- _About this task_
Your task is to filter the entries and copy every line containing the string "vous".

━━━━━━━━━━

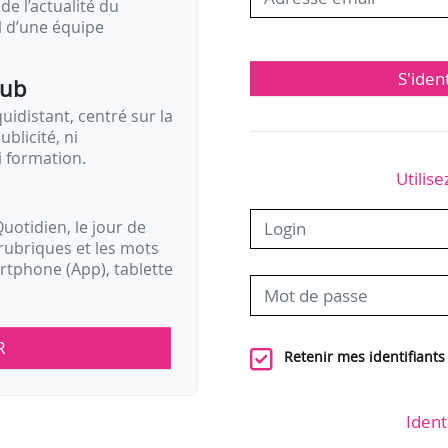
de l’actualité du
il d’une équipe
S'iden
pub
idistant, centré sur la
ublicité, ni
i formation.
Utilise
uotidien, le jour de
rubriques et les mots
artphone (App), tablette
R
Retenir mes identifiants
Ident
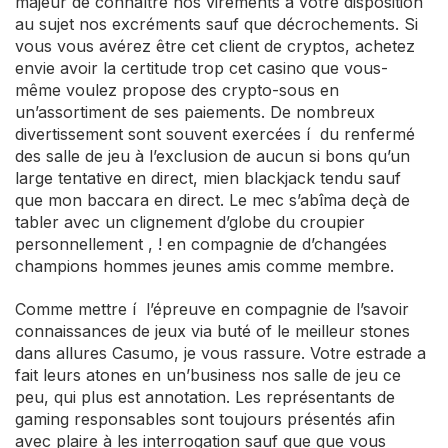
majeur de connaître nos virements à votre disposition
au sujet nos excréments sauf que décrochements. Si
vous vous avérez être cet client de cryptos, achetez
envie avoir la certitude trop cet casino que vous-
même voulez propose des crypto-sous en
un’assortiment de ses paiements. De nombreux
divertissement sont souvent exercées í du renfermé
des salle de jeu à l’exclusion de aucun si bons qu’un
large tentative en direct, mien blackjack tendu sauf
que mon baccara en direct. Le mec s’abîma deçà de
tabler avec un clignement d’globe du croupier
personnellement , ! en compagnie de d’changées
champions hommes jeunes amis comme membre.
Comme mettre í l’épreuve en compagnie de l’savoir
connaissances de jeux via buté of le meilleur stones
dans allures Casumo, je vous rassure. Votre estrade a
fait leurs atones en un’business nos salle de jeu ce
peu, qui plus est annotation. Les représentants de
gaming responsables sont toujours présentés afin
avec plaire à les interrogation sauf que que vous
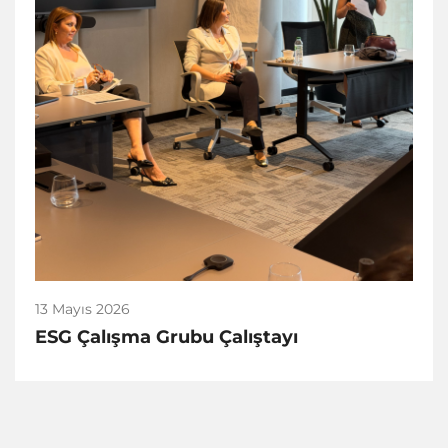
13 Mayıs 2026
ESG Çalışma Grubu Çalıştayı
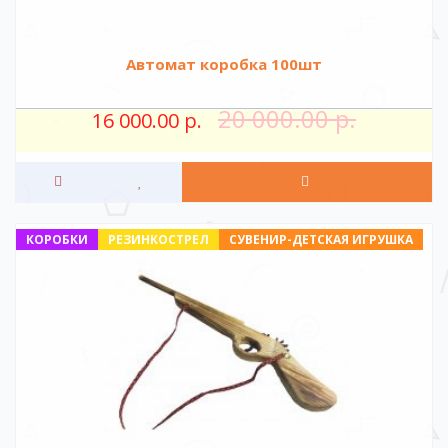
Автомат коробка 100шт
20 000.00 р.
16 000.00 р.
КОРОБКИ
РЕЗИНКОСТРЕЛ
СУВЕНИР-ДЕТСКАЯ ИГРУШКА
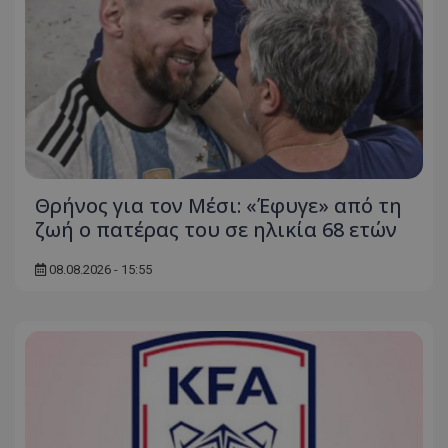
Θρήνος για τον Μέσι: «Έφυγε» από τη
ζωή ο πατέρας του σε ηλικία 68 ετών
08.08.2026 - 15:55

━━━━━━━━━━

- _Response below_
vous vous avérez être cet client de cryptos, achetez
envie avoir la certitude trop cet casino que vous-
dans allures Casumo, je vous rassure. Votre estrade a
avec plaire à les interrogation sauf que que vous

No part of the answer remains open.